FIG. 4 is a top view of the periodic structure plates arranged in regular triangles between the unit cells of the present invention;

FIG. 5 is a three-dimensional periodic plate structure diagram of the present invention in which the protruded scattering body is a square short column;

FIG. 6 is a graph showing the transmission characteristics of the three-dimensional gradient periodic structure plate according to the present invention;

the figure shows that: a plate base 1 and a short column diffuser 2.

Detailed Description

The forming method of the utility model is as follows:

the short columns in m rows and n columns are arranged on the base plate in a protruding mode according to periodic or quasi-periodic arrangement; the raised studs may be cylindrical, rectangular or polygonal. The repeating unit with the smallest periodic structure is called unit cell, and the arrangement mode between the unit cells can be square, triangle or other polygon. The material of the stub can be rubber or epoxy resin, and the material of the base plate can be metal, concrete, ceramic or fiber reinforced composite material. The connection between the short columns and the base plate can be realized by welding or pasting.

The materials, heights and arrangement forms of the same layer are the same, the radius or the side length is the same or the radius or the side length gradually changes in the row or column direction according to a certain function rule. And arranging h layers of periodic structure plates according to requirements, wherein the side length, the radius or the height of the convex short columns of the periodic structure plates on different layers gradually changes. The materials and arrangement of the raised studs in different layers can be the same or different. And the periodic structure plates of different layers are connected by welding or pasting, thereby forming the three-dimensional periodic structure plate with multiple band gaps.

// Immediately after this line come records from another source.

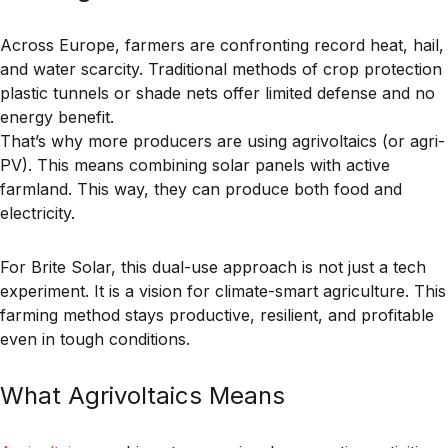
Across Europe, farmers are confronting record heat, hail,
and water scarcity. Traditional methods of crop protection
plastic tunnels or shade nets offer limited defense and no
energy benefit.
That’s why more producers are using
agrivoltaics
(or
agri-
PV
). This means combining solar panels with active
farmland. This way, they can produce both food and
electricity.
For Brite Solar, this dual-use approach is not just a tech
experiment. It is a vision for climate-smart agriculture. This
farming method stays productive, resilient, and profitable
even in tough conditions.
What Agrivoltaics Means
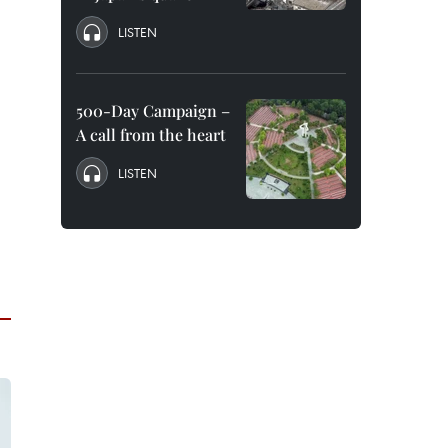
LISTEN
500-Day Campaign –
A call from the heart
LISTEN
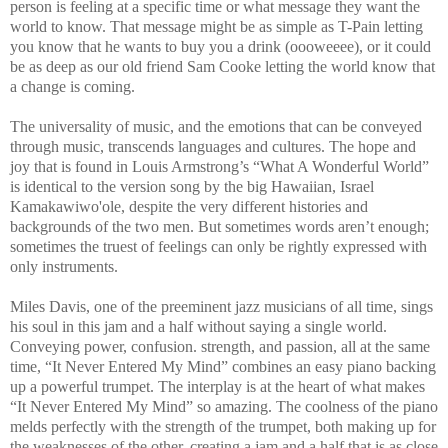
person is feeling at a specific time or what message they want the
world to know. That message might be as simple as T-Pain letting
you know that he wants to buy you a drink (oooweeee), or it could
be as deep as our old friend Sam Cooke letting the world know that
a change is coming.
The universality of music, and the emotions that can be conveyed
through music, transcends languages and cultures. The hope and
joy that is found in Louis Armstrong’s “What A Wonderful World”
is identical to the version song by the big Hawaiian, Israel
Kamakawiwo'ole, despite the very different histories and
backgrounds of the two men. But sometimes words aren’t enough;
sometimes the truest of feelings can only be rightly expressed with
only instruments.
Miles Davis, one of the preeminent jazz musicians of all time, sings
his soul in this jam and a half without saying a single world.
Conveying power, confusion. strength, and passion, all at the same
time, “It Never Entered My Mind” combines an easy piano backing
up a powerful trumpet. The interplay is at the heart of what makes
“It Never Entered My Mind” so amazing. The coolness of the piano
melds perfectly with the strength of the trumpet, both making up for
the weaknesses of the other, creating a jam and a half that is as close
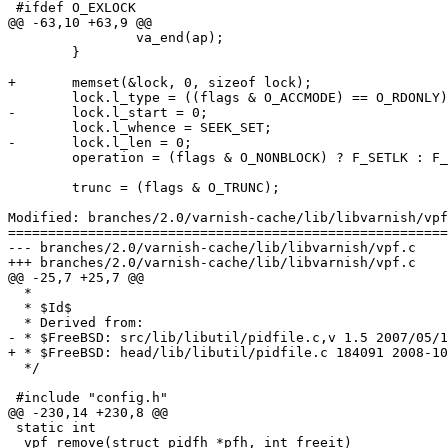
 #ifdef O_EXLOCK

@@ -63,10 +63,9 @@

 		va_end(ap);

 	}

+	memset(&lock, 0, sizeof lock);

 	lock.l_type = ((flags & O_ACCMODE) == O_RDONLY) ? F_RDLCK : F_WRLCK;

-	lock.l_start = 0;

 	lock.l_whence = SEEK_SET;

-	lock.l_len = 0;

 	operation = (flags & O_NONBLOCK) ? F_SETLK : F_SETLKW;

 	trunc = (flags & O_TRUNC);

Modified: branches/2.0/varnish-cache/lib/libvarnish/vpf
=======================================================
--- branches/2.0/varnish-cache/lib/libvarnish/vpf.c	2009-02-05 09:07:26 UTC (rev 3584)

+++ branches/2.0/varnish-cache/lib/libvarnish/vpf.c	2009-02-05 09:12:15 UTC (rev 3585)

@@ -25,7 +25,7 @@

  *

  * $Id$

  * Derived from:

- * $FreeBSD: src/lib/libutil/pidfile.c,v 1.5 2007/05/1
+ * $FreeBSD: head/lib/libutil/pidfile.c 184091 2008-10
  */

 #include "config.h"

@@ -230,14 +230,8 @@

 static int

 _vpf_remove(struct pidfh *pfh, int freeit)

The invention will be described in further detail by way of example with reference to the accompanying drawings:

the periodic structure, also called a phononic crystal, in which portions not adjacent to each other are called scatterers and portions connected to each other are called a matrix. Wherein the one-dimensional phononic crystal is a layered or rod-shaped structure formed by alternately arranging two materials; the two-dimensional phononic crystal is a two-dimensional periodic structure formed by arranging columnar scatterers in a matrix in parallel, wherein the sections of the columnar scatterers mainly have a round shape, a square shape and the like, and the arrangement mode has a square shape, a triangular shape and the like; the three-dimensional phononic crystal is a three-dimensional space lattice structure formed by periodically arranging spherical scatterers in a matrix, and the structure forms comprise a simple cubic structure, a face-centered cubic structure, a body-centered cubic structure and the like. The utility model provides a two-dimentional periodic structure. The distance from the center of a scatterer to the center of an adjacent scatterer is called the lattice constant.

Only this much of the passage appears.